With the defense spending for the coming year threatening to push toward the three quarters of a trillion dollar mark, it is understandable that many people presume our military is building up a huge arsenal that will serve our security needs for a considerable period beyond the end of the Iraq war. After all, in the coming fiscal year we will be spending nearly twice as much on defense as we were before the 9/11 attacks—more than at any time since the end of World War II even after accounting for the effects of inflation.
But increased defense spending is not flowing into major new weapon systems such as naval war vessels or advanced fighter aircraft as many have presumed. The Iraq war is not only costing the country in terms of needed domestic investments such as better roads and more effective schools, it is also draining money from military modernization programs required to replace and upgrade aging and worn out equipment so that we can continue to defend our strategic interests around the globe.
Since Congress has deferred action until this spring on more than $100 billion of the $189 billion the president has requested for supplemental Defense Department funding for the current fiscal year ending September 30, 2008, no one knows how much we will spend for each component of the Department’s budget in the current year. We can, however, compare fiscal year 2007 spending levels with those in 2001 to get a relatively clear picture of what is driving the increased spending.

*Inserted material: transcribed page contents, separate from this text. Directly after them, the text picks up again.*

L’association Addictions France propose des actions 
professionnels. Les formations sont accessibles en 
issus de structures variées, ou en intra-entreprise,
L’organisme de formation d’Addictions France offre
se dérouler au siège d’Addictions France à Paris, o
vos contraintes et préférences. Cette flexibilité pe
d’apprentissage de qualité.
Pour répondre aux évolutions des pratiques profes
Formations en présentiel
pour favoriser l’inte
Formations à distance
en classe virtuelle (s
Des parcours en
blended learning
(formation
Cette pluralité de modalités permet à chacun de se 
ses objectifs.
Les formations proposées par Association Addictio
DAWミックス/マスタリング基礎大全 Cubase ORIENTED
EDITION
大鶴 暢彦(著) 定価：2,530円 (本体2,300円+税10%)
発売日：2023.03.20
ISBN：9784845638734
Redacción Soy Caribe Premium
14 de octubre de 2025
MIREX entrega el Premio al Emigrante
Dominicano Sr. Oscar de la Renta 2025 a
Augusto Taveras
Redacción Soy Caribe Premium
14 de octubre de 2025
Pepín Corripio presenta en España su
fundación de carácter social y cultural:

Overall, defense expenditures grew by $235 billion between 2001 and 2007 after accounting for inflation. Of that amount, $42 billion of, or 18 percent, went to higher personnel costs, $94 billion (40 percent) went to operations and maintenance, and $29 billion (12 percent) went to research and development. Only $60 billion—slightly more than 25 percent—went to procurement.

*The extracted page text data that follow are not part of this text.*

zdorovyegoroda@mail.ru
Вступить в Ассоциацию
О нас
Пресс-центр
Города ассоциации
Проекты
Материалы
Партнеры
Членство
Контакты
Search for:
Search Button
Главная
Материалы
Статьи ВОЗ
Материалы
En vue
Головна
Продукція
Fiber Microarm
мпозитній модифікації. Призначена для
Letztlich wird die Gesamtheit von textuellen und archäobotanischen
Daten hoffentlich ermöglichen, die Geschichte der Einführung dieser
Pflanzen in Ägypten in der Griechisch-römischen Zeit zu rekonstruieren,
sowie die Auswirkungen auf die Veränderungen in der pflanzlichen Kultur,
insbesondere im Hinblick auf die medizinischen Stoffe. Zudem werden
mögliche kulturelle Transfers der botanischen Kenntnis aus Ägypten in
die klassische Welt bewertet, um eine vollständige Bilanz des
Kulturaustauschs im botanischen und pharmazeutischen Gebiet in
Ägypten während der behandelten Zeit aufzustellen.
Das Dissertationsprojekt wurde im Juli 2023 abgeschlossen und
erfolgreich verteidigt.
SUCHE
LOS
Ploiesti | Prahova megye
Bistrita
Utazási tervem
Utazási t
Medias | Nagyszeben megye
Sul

But a more damning set of figures emerge if one examines what has happened within the procurement accounts. In 2001, big ticket procurement items such as Navy shipbuilding and Navy and Air Force aircraft procurement, totaled nearly $35 billion (in 2007 dollars). Those activities accounted for about half of all defense procurement. By 2007, spending in those three categories accounted for only $38 billion, or less than 5 percent of the $60 billion inflation-adjusted increase in procurement spending.
Where is the rest of the money going? Procurement for the Army and Marine Corps grew from $12 billion in 2001 to $55 billion in 2007—an increase of 350 percent. The single category of greatest growth was “Army Procurement Other,” which includes among other things, trucks, mine protection equipment, and High Mobility Multipurpose Wheeled Vehicles. HMMWV spending jumped to about $3 billion in 2007, up from only $110 million in 2001.

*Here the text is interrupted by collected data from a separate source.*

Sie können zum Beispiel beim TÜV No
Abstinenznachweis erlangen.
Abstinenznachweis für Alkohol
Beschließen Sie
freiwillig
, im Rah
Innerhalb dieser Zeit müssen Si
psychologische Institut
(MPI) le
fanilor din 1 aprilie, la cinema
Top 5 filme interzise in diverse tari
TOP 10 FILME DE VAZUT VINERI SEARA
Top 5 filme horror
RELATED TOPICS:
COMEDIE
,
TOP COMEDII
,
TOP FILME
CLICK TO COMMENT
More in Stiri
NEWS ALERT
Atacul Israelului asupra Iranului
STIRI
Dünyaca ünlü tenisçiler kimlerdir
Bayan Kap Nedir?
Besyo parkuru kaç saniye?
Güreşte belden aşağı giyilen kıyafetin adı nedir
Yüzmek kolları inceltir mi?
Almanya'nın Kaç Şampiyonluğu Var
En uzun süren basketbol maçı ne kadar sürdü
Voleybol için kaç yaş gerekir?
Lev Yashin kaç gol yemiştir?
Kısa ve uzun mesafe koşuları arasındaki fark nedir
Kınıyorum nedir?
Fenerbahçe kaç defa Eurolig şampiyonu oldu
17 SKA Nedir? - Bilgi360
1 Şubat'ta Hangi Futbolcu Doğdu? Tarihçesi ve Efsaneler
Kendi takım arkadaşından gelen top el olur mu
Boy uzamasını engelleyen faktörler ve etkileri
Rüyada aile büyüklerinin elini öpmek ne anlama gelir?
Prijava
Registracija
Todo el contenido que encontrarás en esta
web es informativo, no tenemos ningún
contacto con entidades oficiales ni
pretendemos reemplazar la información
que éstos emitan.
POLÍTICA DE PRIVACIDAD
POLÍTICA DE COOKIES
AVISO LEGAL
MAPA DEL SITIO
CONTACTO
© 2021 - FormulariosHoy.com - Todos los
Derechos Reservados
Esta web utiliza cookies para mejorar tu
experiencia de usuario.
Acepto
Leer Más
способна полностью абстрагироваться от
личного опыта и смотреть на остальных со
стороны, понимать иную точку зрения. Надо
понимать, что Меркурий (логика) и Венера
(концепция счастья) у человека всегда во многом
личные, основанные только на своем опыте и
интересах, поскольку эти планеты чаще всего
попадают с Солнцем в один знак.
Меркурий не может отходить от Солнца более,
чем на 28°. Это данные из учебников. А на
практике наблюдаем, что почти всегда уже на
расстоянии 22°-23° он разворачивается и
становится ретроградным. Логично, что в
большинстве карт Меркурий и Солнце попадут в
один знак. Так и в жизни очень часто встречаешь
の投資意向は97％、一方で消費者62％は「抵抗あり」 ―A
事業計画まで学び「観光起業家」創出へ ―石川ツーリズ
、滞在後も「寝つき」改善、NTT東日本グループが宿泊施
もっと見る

Yet no one sees these purchases as a windfall for the Army. The Iraq war is chewing up equipment even faster than it is chewing our soldiers. There is significant debate as to how much of this equipment will even be worth the freight charges to bring it home.
According to a number of old hands at the Pentagon, this may be the first conflict in modern history in which the United States ends combat with military equipment in worse shape than when it started.
This may be true even with respect to the three activities mentioned earlier, shipbuilding and Navy and Air Force aircraft procurement. Nearly all of the relatively small increases that occurred between 2001 and 2007 in those three components of the military budget were for rehabilitation and replacement of transport planes, which are logging tens of thousands of hours of airtime hauling troops and equipment in and out of Iraq. And it is difficult to say at this point whether our air transport inventory will end up in better or worse shape at the end of the Iraq conflict than it was at the beginning.
Ship building has actually dipped below 2001 levels. As a result, we have slowed the rate of production at our shipyards, which has in turn significantly increased the cost to the government for each new ship that will be commissioned. The slow pace of ship procurement and the higher price the government is now paying make it virtually impossible to add the more than 30 ships the Navy claims it must have in order to reach a 313-ship level with the capacity—along with other friendly navies—to adequately patrol major world shipping lanes.
A similar story is emerging with respect to airpower. The average age of aircraft currently in the Air Force inventory is 24 years. Failure to replace aging ships, fighters, and bombers on a timely basis will mean higher maintenance costs in the near term, and a growing future liability for re-capitalizing our forces once the Iraq war is completed.
Increased defense spending is crowding out needed domestic investments, such as repairing and maintaining our roads and bridges, and improving the quality of our schools. Yet the Iraq war is also eroding the capacity of our military to project force around the world, and to deal with emerging security issues once the Iraq war has come to an end.
This is yet another hidden cost of our protracted involvement in Iraq. It should be weighed in any overall assessment of whether our efforts there are worth the price that is being paid.